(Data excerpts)

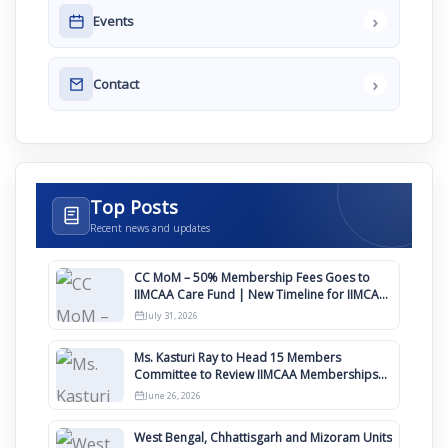
›
Events
›
Contact
Top Posts
Recent news and updates
CC MoM – 50% Membership Fees Goes to
IIMCAA Care Fund | New Timeline for IIMCAA
Awards 2027
July 31, 2026
Ms. Kasturi Ray to Head 15 Members
Committee to Review IIMCAA Memberships
Clauses for Constitution Amendment
June 26, 2026
West Bengal, Chhattisgarh and Mizoram Units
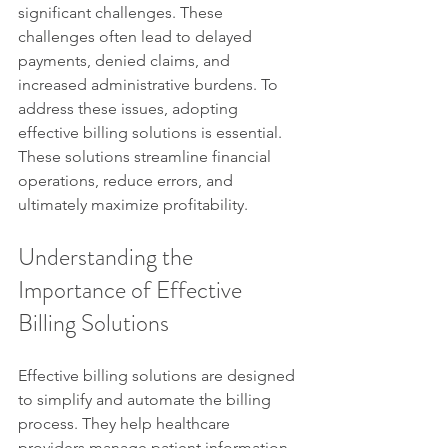
significant challenges. These 
challenges often lead to delayed 
payments, denied claims, and 
increased administrative burdens. To 
address these issues, adopting 
effective billing solutions is essential. 
These solutions streamline financial 
operations, reduce errors, and 
ultimately maximize profitability.
Understanding the 
Importance of Effective 
Billing Solutions
Effective billing solutions are designed 
to simplify and automate the billing 
process. They help healthcare 
providers manage patient information, 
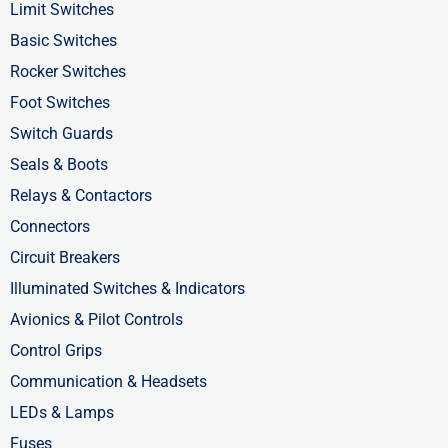
o
t
i
Limit Switches
k
e
n
Basic Switches
-
r
-
Rocker Switches
f
i
Foot Switches
n
Switch Guards
Seals & Boots
Relays & Contactors
Connectors
Circuit Breakers
Illuminated Switches & Indicators
Avionics & Pilot Controls
Control Grips
Communication & Headsets
LEDs & Lamps
Fuses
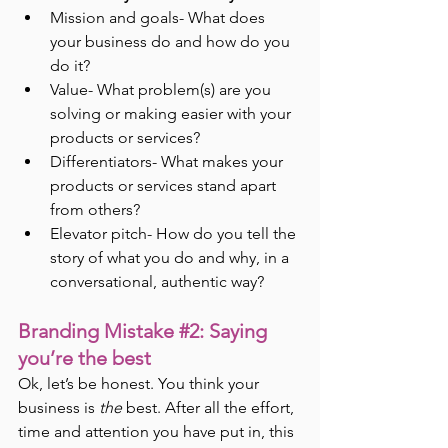
Mission and goals- What does 
your business do and how do you 
do it?
Value- What problem(s) are you 
solving or making easier with your 
products or services?
Differentiators- What makes your 
products or services stand apart 
from others?
Elevator pitch- How do you tell the 
story of what you do and why, in a 
conversational, authentic way?
Branding Mistake 
#2
: Saying 
you’re the best
Ok, let’s be honest. You think your 
business is 
the
 best. After all the effort, 
time and attention you have put in, this 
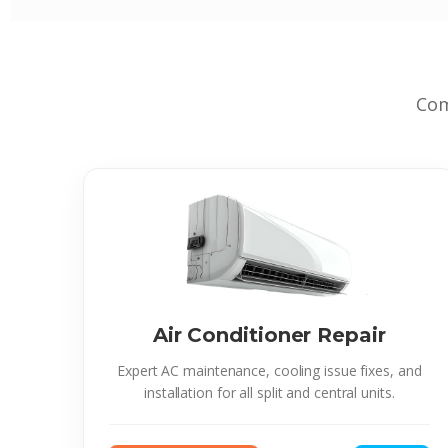
Com
Air Conditioner Repair
Expert AC maintenance, cooling issue fixes, and
installation for all split and central units.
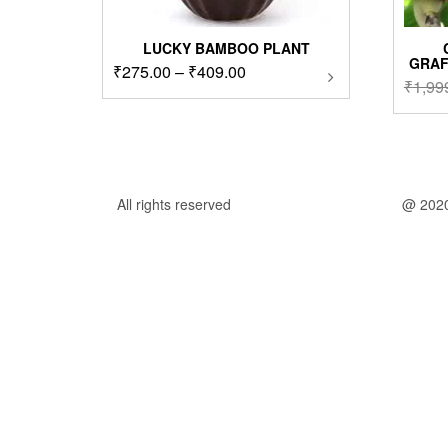
LUCKY BAMBOO PLANT
GRAF
Price
₹
275.00
–
₹
409.00
This
₹
1,99
product
range:
has
₹275.00
multiple
through
variants.
₹409.00
The
options
All rights reserved
@ 202
may
be
chosen
on
the
product
page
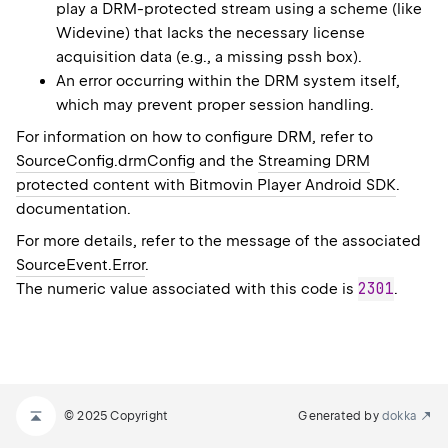
play a DRM-protected stream using a scheme (like
Widevine) that lacks the necessary license
acquisition data (e.g., a missing pssh box).
An error occurring within the DRM system itself,
which may prevent proper session handling.
For information on how to configure DRM, refer to
SourceConfig.drmConfig
and the
Streaming DRM
protected content with Bitmovin Player Android SDK
.
documentation.
For more details, refer to the message of the associated
SourceEvent.Error
.
2301
The numeric value associated with this code is
.
© 2025 Copyright
Generated by
dokka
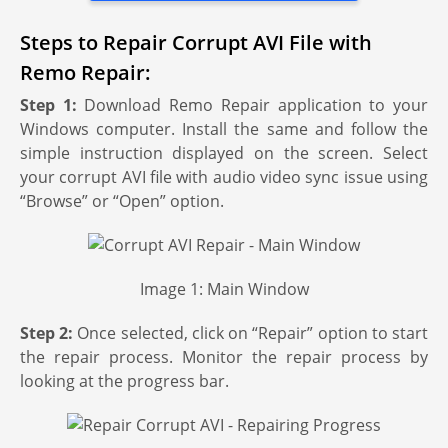
Steps to Repair Corrupt AVI File with
Remo Repair:
Step 1:
Download Remo Repair application to your
Windows computer. Install the same and follow the
simple instruction displayed on the screen. Select
your corrupt AVI file with audio video sync issue using
“Browse” or “Open” option.
Image 1: Main Window
Step 2:
Once selected, click on “Repair” option to start
the repair process. Monitor the repair process by
looking at the progress bar.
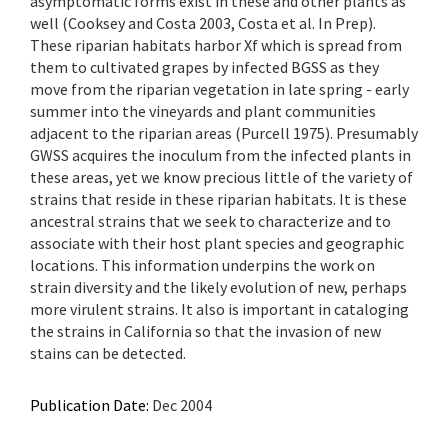
asymptomatic forms exist in these and other plants as
well (Cooksey and Costa 2003, Costa et al. In Prep).
These riparian habitats harbor Xf which is spread from
them to cultivated grapes by infected BGSS as they
move from the riparian vegetation in late spring - early
summer into the vineyards and plant communities
adjacent to the riparian areas (Purcell 1975). Presumably
GWSS acquires the inoculum from the infected plants in
these areas, yet we know precious little of the variety of
strains that reside in these riparian habitats. It is these
ancestral strains that we seek to characterize and to
associate with their host plant species and geographic
locations. This information underpins the work on
strain diversity and the likely evolution of new, perhaps
more virulent strains. It also is important in cataloging
the strains in California so that the invasion of new
stains can be detected.
Publication Date:
Dec 2004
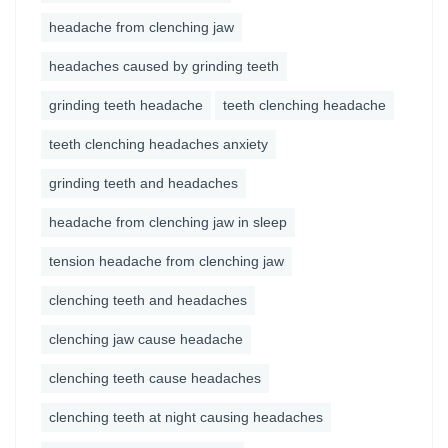
headache from clenching jaw
headaches caused by grinding teeth
grinding teeth headache
teeth clenching headache
teeth clenching headaches anxiety
grinding teeth and headaches
headache from clenching jaw in sleep
tension headache from clenching jaw
clenching teeth and headaches
clenching jaw cause headache
clenching teeth cause headaches
clenching teeth at night causing headaches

§ **Problem statement**: When you reproduce the data shown above, keep each line exact and omit every picture.

§ **Written response**:
›
Events
›
Contact
Top Posts
Recent news and updates
CC MoM – 50% Membership Fees Goes to
IIMCAA Care Fund | New Timeline for IIMCAA
Awards 2027
July 31, 2026
Ms. Kasturi Ray to Head 15 Members
Committee to Review IIMCAA Memberships
Clauses for Constitution Amendment
June 26, 2026
West Bengal, Chhattisgarh and Mizoram Units
significant challenges. These 
challenges often lead to delayed 
payments, denied claims, and 
increased administrative burdens. To 
address these issues, adopting 
effective billing solutions is essential. 
These solutions streamline financial 
operations, reduce errors, and 
ultimately maximize profitability.
Understanding the 
Importance of Effective 
Billing Solutions
Effective billing solutions are designed 
to simplify and automate the billing 
process. They help healthcare 
providers manage patient information, 
o
t
i
Limit Switches
k
e
n
Basic Switches
-
r
-
Rocker Switches
f
i
Foot Switches
n
Switch Guards
Seals & Boots
Relays & Contactors
Connectors
Circuit Breakers
Illuminated Switches & Indicators
Avionics & Pilot Controls
Control Grips
Communication & Headsets
LEDs & Lamps
Fuses
Mission and goals- What does 
your business do and how do you 
do it?
Value- What problem(s) are you 
solving or making easier with your 
products or services?
Differentiators- What makes your 
products or services stand apart 
from others?
Elevator pitch- How do you tell the 
story of what you do and why, in a 
conversational, authentic way?
Branding Mistake 
#2
: Saying 
you’re the best
Ok, let’s be honest. You think your 
business is 
the
 best. After all the effort, 
time and attention you have put in, this 
Com
Air Conditioner Repair
Expert AC maintenance, cooling issue fixes, and
installation for all split and central units.
LUCKY BAMBOO PLANT
GRAF
Price
₹
275.00
–
₹
409.00
This
₹
1,99
product
range:
has
₹275.00
multiple
through
variants.
₹409.00
The
options
All rights reserved
@ 202
may
be
chosen
on
the
product
page
play a DRM-protected stream using a scheme (like
Widevine) that lacks the necessary license
acquisition data (e.g., a missing pssh box).
An error occurring within the DRM system itself,
which may prevent proper session handling.
For information on how to configure DRM, refer to
SourceConfig.drmConfig
and the
Streaming DRM
protected content with Bitmovin Player Android SDK
.
documentation.
For more details, refer to the message of the associated
SourceEvent.Error
.
2301
The numeric value associated with this code is
.
© 2025 Copyright
Generated by
dokka
Steps to Repair Corrupt AVI File with
Remo Repair:
Step 1:
Download Remo Repair application to your
Windows computer. Install the same and follow the
simple instruction displayed on the screen. Select
your corrupt AVI file with audio video sync issue using
“Browse” or “Open” option.
Image 1: Main Window
Step 2:
Once selected, click on “Repair” option to start
the repair process. Monitor the repair process by
looking at the progress bar.
asymptomatic forms exist in these and other plants as
well (Cooksey and Costa 2003, Costa et al. In Prep).
These riparian habitats harbor Xf which is spread from
them to cultivated grapes by infected BGSS as they
move from the riparian vegetation in late spring - early
summer into the vineyards and plant communities
adjacent to the riparian areas (Purcell 1975). Presumably
GWSS acquires the inoculum from the infected plants in
these areas, yet we know precious little of the variety of
strains that reside in these riparian habitats. It is these
ancestral strains that we seek to characterize and to
associate with their host plant species and geographic
locations. This information underpins the work on
strain diversity and the likely evolution of new, perhaps
more virulent strains. It also is important in cataloging
the strains in California so that the invasion of new
stains can be detected.
Publication Date:
Dec 2004
headache from clenching jaw
headaches caused by grinding teeth
grinding teeth headache
teeth clenching headache
teeth clenching headaches anxiety
grinding teeth and headaches
headache from clenching jaw in sleep
tension headache from clenching jaw
clenching teeth and headaches
clenching jaw cause headache
clenching teeth cause headaches
clenching teeth at night causing headaches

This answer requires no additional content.